Ultimately money to fund is the key to all successful ideas coming to market. The period we seem to be in now is supporting clients in understanding how their marketing dollars can actually be spent successfully to bring greater awareness to their products, services, key message, and adapting these technologies to work for them successfully.
Other times it’s simply a technology or an idea that does need venture capital, a technological solution that could help many, entertain, educate, provide additional solutions in research, support systems that need faster solution based technology to cut through thousand of hours of data… Venture capital is out there, but here it’s a man’s world, and it’s not easy breaking through, but one can’t stop trying.
On the couch at the fireside chat we shared and heard from Aniese Josey of http://www.snepo.com/ a quietly brilliant mind who has received the support of her company to bring some advanced software developments into fruition.

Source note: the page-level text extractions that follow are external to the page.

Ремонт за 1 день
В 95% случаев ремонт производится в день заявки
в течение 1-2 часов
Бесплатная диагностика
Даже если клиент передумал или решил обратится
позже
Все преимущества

Kim Neale of Character Mill and PTC THingWorx shared the experience of working with disgruntled clients who were misleadingly informed in the first instance by ever too eager companies trying to make a mark in a still too fledgling market, that AR or VR was the solution, when at the time it probably wasn’t. They are changing this client relationship experience now. Clients are looking for companies like Kim’s and all those that these women work with and have created. It’s the relationship of walking hand in hand and not just putting out your hand to get the dollars.

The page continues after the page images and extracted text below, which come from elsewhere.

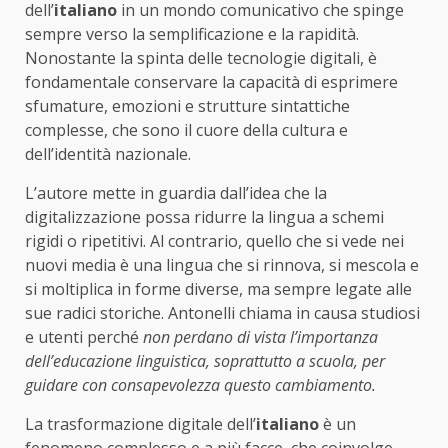
dell’
italiano
in un mondo comunicativo che spinge
sempre verso la semplificazione e la rapidità.
Nonostante la spinta delle tecnologie digitali, è
fondamentale conservare la capacità di esprimere
sfumature, emozioni e strutture sintattiche
complesse, che sono il cuore della cultura e
dell’identità nazionale.
L’autore mette in guardia dall’idea che la
digitalizzazione possa ridurre la lingua a schemi
rigidi o ripetitivi. Al contrario, quello che si vede nei
nuovi media è una lingua che si rinnova, si mescola e
si moltiplica in forme diverse, ma sempre legate alle
sue radici storiche. Antonelli chiama in causa studiosi
e utenti perché
non perdano di vista l’importanza
dell’educazione linguistica, soprattutto a scuola, per
guidare con consapevolezza questo cambiamento.
La trasformazione digitale dell’
italiano
è un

Many of us who have been in the industry long enough, have experienced clients who have been misled at some point in time, and it makes it hard for us, but trust is gained and relationships formed. Projects are launched and the experience of money well spent and also a clearer understanding of the production process and the results it brings, bridges the gap. It’s important to guide clients and be as transparent as possible. It’s the only way forward in such a competitive landscape.
Along with Claire Marshall an award winning creative who will be speaking at Vivid this year, Michela who was leading the fireside discussion then raised the issue of gender inequality in our creative technological landscape. It’s not a topic we want to have to discuss, it would be great if it didn’t exist but it does still, but slowly amongst software engineers, developers, technologists, creative directors, company leads, women are starting to find their place and they are there because of the thousands of hours they dedicated to their passion.
Many workplaces are now encouraging women to be part of the core leadership teams. It’s not that we do it better, we just do it and most understand the importance of nurturing fellow team members. Our male counterparts do also, but to be honest over the last 22 years, my personal experience has been to see women open doorways for others, mentoring and the spiral effect this has created.
It was a great night, and I felt honoured to be part of it, sharing my own experiences as an entrepreneur.
It’s taken me a month to finish this post, work has taken over, as it tends to, but hey we love what we do and the new people we meet as we are brought into new environments.
If you want to read more about the evening AIT wrote an insightful piece http://ait.edu.au/blog/women-in-ar-vr
To all who are entering into these amazing new storytelling interactive creative environments of AR and VR, reach out and ask for help when you need it – there are always people willing to share and support. Don’t stop your vision because you get stuck. At MOD Productions they encourage this and Michela and her crew are certainly people one can trust and they are pioneers in this space. But I can also say this of all the women listed in this post.